Pharma permeates all it encounters. If you are waiting for the patent cliff asteroid to knock the pharma market off its axis and into extinction – give up on that thought! That threat is being flicked off more like aggravating grains of sand than a deadly space rock in hurtling free-fall.

After all, this may be pharma’s most serious patent cliff, but it isn’t its first, as the species has survived the end of gilded eras including that of Valium, Prozac, amoxicillin, Ritalin and more, and has also regularly withstood periods when more than 100 pharma patents per year expire.

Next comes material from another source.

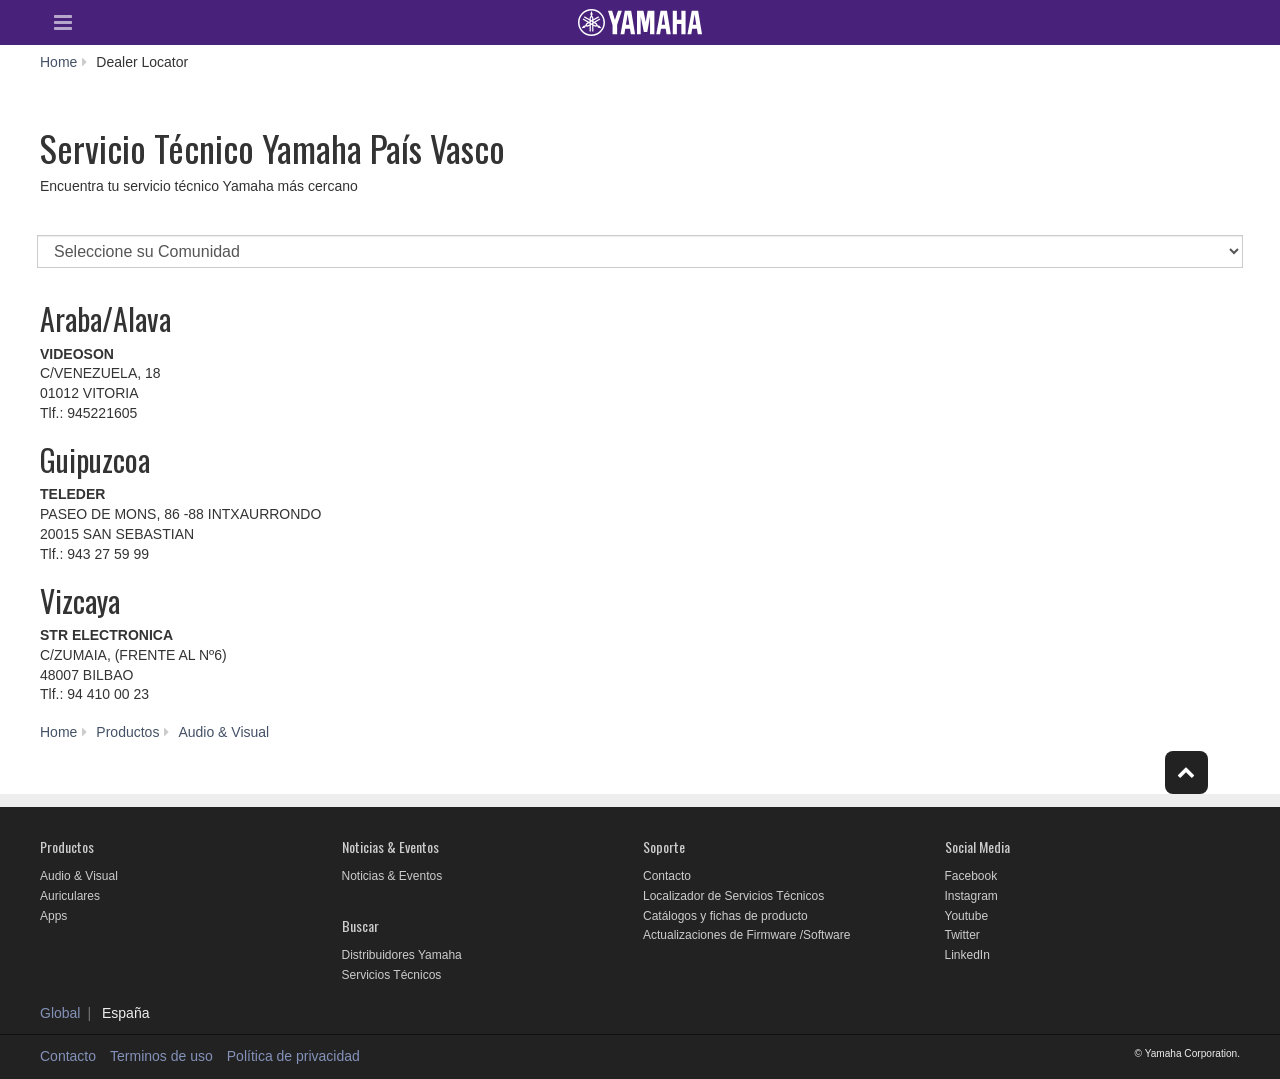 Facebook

Around 2030, when market archeologists excavate for clues to the fate of the self-sustaining biotechnology industry, the only artifacts they will find will be the well-preserved in-house carcasses and the fossilized stock tickers of the legendary alpha male biotechs such as Human Genome Sciences Inc., Genentech, MedImmune Inc. and also the likely additions of current market leaders such as Celgene Corp., Gilead Sciences Inc. and any other brave souls game enough to evolve to the large cap food chain menu.

In maintaining its status as the pharm-most drug development market, pharma has mastered the pharm-ula for success that relies on making the biotech market dependent on its pharm subsidies to survive.

Biotech may be first-in-brains, but pharma is first-in-business. Original innovation may be coming from biotech, but just about all else resides in the Cave of the Small Molecule Clan.

Where would the biotech market be without pharma, and more to the point: where would you, I and about a pharma-trillion other patients who have popped a pill within the last century be without the reliable presence of the ancient ones?

We all want the biotech industry to succeed and it likely will – under the general auspices of pharma.